In Ironwood, the district's second and sixth graders partnered up to walk the city's portion of the Iron Belle Trail, cleaning up garbage they found there.
The trash included everything from cigarette butts and beer cans to an old metal pot and snowmobile parts.
The partnership between the two grades was a natural fit, as the two have partnered throughout the year as weekly reading buddies.
"We decided this week we were going to do an Earth Day cleanup with them," second-grade teacher Tony Bunt said.
The trail cleanup was just one of the Earth Day projects the district was involved in, with other students doing various other projects - including the district's third graders helping clean up Ayer Street around the school.

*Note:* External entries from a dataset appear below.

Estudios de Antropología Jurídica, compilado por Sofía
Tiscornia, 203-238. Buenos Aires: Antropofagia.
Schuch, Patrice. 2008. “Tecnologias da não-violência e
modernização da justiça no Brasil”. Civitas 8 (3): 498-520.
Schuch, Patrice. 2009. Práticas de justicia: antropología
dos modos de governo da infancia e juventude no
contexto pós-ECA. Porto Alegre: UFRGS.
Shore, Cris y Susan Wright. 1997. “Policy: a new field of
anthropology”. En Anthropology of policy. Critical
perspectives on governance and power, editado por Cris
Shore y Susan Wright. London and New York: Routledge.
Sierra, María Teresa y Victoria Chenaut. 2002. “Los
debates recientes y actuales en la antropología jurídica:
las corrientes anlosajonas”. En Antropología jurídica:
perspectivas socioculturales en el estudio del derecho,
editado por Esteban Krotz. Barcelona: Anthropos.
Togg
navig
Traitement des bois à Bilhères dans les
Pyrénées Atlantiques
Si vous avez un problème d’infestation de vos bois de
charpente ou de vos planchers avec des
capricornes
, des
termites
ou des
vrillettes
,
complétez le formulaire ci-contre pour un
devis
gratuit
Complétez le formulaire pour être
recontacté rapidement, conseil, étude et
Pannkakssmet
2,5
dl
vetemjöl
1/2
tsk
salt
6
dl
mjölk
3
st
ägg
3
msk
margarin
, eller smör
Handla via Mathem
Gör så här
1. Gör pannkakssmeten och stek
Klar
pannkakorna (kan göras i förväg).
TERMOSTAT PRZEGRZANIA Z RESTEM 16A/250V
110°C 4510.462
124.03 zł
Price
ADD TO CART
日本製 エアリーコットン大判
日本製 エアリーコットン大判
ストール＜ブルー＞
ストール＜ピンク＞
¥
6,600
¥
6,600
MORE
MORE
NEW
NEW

Students in Ironwood's 4-year-old Great Start program walked around the Sleight School neighborhood and picked up trash on Friday.
Elsewhere on the Gogebic Range, W-M social studies teacher Chris Tweiten scheduled the students to hit the streets and trails on a sunny Friday.
Many of the W-M kids were seen wearing gray Project Clean UP T-shirts and sweatshirts. Tweiten said the school received a donation from Mike Zacharias of Extreme Tools to help with the project. Zacharias, according to Tweiten, is very active with the local communities.
The W-M kids' efforts to make a difference in their community are not done. Some continue to work on a bicycle trail they started last year under Tweiten's direction. With the snow off the ground and the thaw complete, Tweiten said they would meet May 10 and May 24 to work on the trail some more.